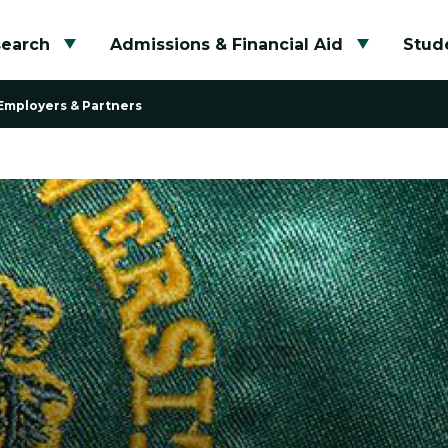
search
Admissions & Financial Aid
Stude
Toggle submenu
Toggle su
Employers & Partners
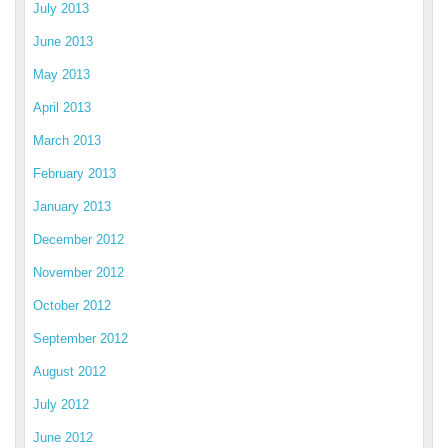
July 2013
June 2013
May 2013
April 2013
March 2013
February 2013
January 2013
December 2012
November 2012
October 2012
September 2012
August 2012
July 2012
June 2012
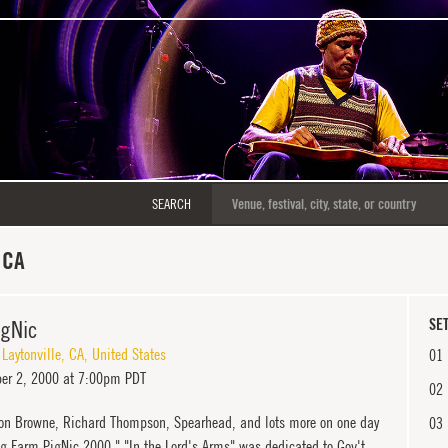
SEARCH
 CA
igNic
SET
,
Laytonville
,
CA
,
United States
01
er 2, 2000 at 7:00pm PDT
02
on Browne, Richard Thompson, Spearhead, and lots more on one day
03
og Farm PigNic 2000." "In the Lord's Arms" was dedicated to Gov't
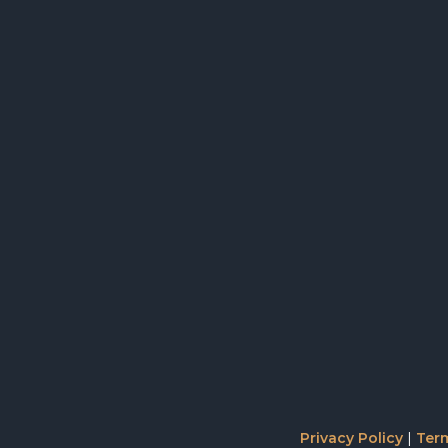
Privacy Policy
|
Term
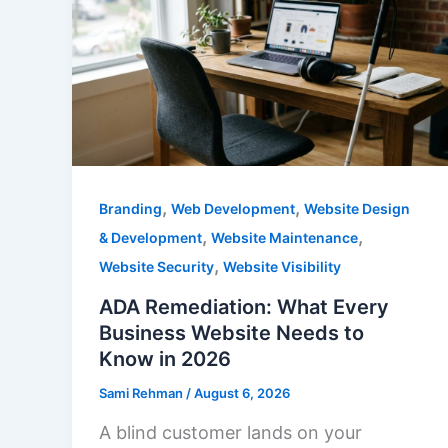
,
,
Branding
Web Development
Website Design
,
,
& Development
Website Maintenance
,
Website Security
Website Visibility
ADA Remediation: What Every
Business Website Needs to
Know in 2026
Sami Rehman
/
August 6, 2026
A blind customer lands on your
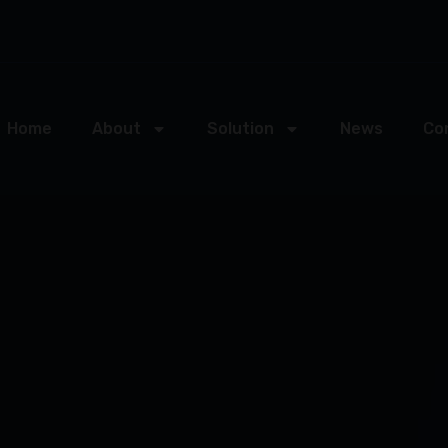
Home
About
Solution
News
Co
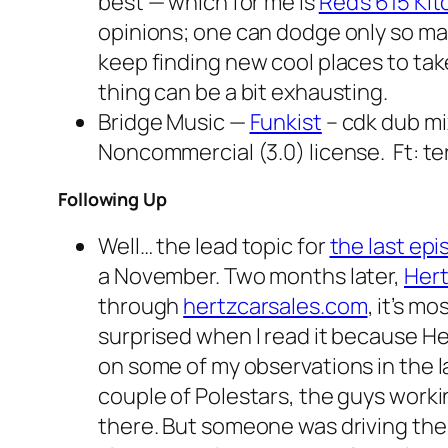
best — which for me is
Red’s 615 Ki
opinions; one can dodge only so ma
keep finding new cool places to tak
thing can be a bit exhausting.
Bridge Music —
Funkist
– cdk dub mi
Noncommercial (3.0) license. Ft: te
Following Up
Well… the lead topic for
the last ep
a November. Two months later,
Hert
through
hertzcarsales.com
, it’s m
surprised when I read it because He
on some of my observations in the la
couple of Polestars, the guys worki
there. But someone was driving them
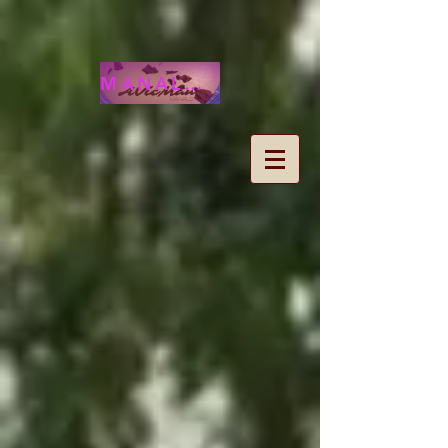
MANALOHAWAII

────────

DESCRIPTION OF THE TASK: The expected output is every entry above, retyped exactly, with the pictures removed.

RESPONSE:
search
Admissions & Financial Aid
Stude
Toggle submenu
Toggle su
Employers & Partners
July 2013
June 2013
May 2013
April 2013
March 2013
February 2013
January 2013
December 2012
November 2012
October 2012
September 2012
August 2012
July 2012
June 2012
SEARCH
 CA
igNic
SET
,
Laytonville
,
CA
,
United States
01
er 2, 2000 at 7:00pm PDT
02
on Browne, Richard Thompson, Spearhead, and lots more on one day
03
og Farm PigNic 2000." "In the Lord's Arms" was dedicated to Gov't
Privacy Policy
|
Term
,
,
Branding
Web Development
Website Design
,
,
& Development
Website Maintenance
,
Website Security
Website Visibility
ADA Remediation: What Every
Business Website Needs to
Know in 2026
Sami Rehman
/
August 6, 2026
A blind customer lands on your
Home
About
Solution
News
Co
best — which for me is
Red’s 615 Ki
opinions; one can dodge only so ma
keep finding new cool places to tak
thing can be a bit exhausting.
Bridge Music —
Funkist
– cdk dub mi
Noncommercial (3.0) license. Ft: te
Following Up
Well… the lead topic for
the last ep
a November. Two months later,
Hert
through
hertzcarsales.com
, it’s m
surprised when I read it because He
on some of my observations in the la
couple of Polestars, the guys worki
there. But someone was driving them
MANALOHAWAII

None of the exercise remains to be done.